Трибуна была выдвинута к самой рампе, освещена лампой под светлым абажуром, и когда Сталин немного наклонился к своим записям, Семен Григорьевич хорошо разглядел его. У него плотное и темное лицо, с округлыми скулами и сильно припухшими нижними веками. Лоб поставлен круто, но узок, а виски большие и щедро засеребренные сединой. Врожденный прищур глаз, заправленные усы придавали лицу Сталина мягкую выжидательность. Перед тем как говорить, он еще раз с прежним спокойствием оглядел зал, и то, что он не торопился начать свою речь, у всех вызывало интерес и безотчетное расположение к нему. Гляди-ка, вроде дома за столом.

— Я командирован к вам в Сибирь на короткий срок, — известил он с мягкой протяжкой гласных. — Мне поручено помочь вам в деле выполнения плана хлебозаготовок. Я объехал районы вашего края и имел возможность убедиться, что у ваших людей нет серьезной заботы о том, чтобы помочь нашей стране выйти из хлебного кризиса. Урожай у вас високосный, можно сказать, небывалый. Хлебных излишков у вас в этом году больше, чем когда-либо, а план хлебозаготовок не выполняется. Почему, на каком основании?

Чувствовалось, что Сталин с напряженным вниманием следил за своей речью, говорить не торопился, старался правильно и четко произнести каждое слово русской речи. Делал частые паузы, все время задавал вопросы и отвечал на них кратко, весомо, достигая этим крепкого внедрения своей мысли. Слушали его с возрастающим вниманием.

— Если кулаки ведут разнузданную спекуляцию на хлебных ценах, почему вы не привлекаете их за спекуляцию? Разве вы не знаете, что существует закон против спекуляции — сто седьмая статья Уголовного кодекса РСФСР, в силу которой виновные в спекуляции привлекаются к судебной ответственности, а товар конфискуется в пользу государства? Я видел несколько десятков представителей вашей прокурорской и судебной власти. Почти все они… живут у кулаков, состоят у кулаков в нахлебниках и, конечно, стараются жить в мире с кулаком.

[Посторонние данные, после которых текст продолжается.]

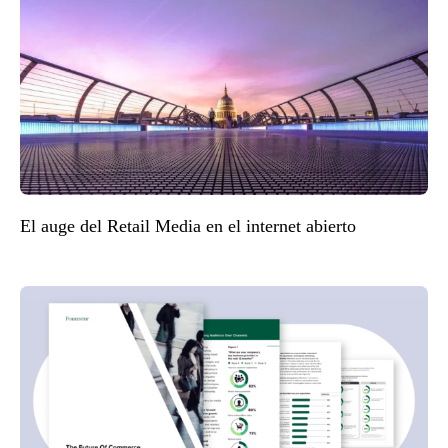
El auge del Retail Media en el internet abierto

При этих словах у Оглоблина нехорошо заныло на сердце, будто про него было сказано: «Бывая в Устойном, живу у Кадушкина. Пью и ем в его доме. Вот и выходит: нахлебник я».

— Вам должно быть известно, — продолжал Сталин, — что в хлебном балансе нашей страны мы имеем в этом году нехватку, дефицит, более чем в сто миллионов пудов зерна. В связи с этим Правительству и ЦК пришлось нажать на хлебозаготовки во всех областях и краях, чтобы восполнить этот пробел в нашем хлебном балансе. Дефицит придется покрыть прежде всего за счет высокоурожайных областей и краев с тем, чтобы они не только выполнили, но и перевыполнили план хлебозаготовок.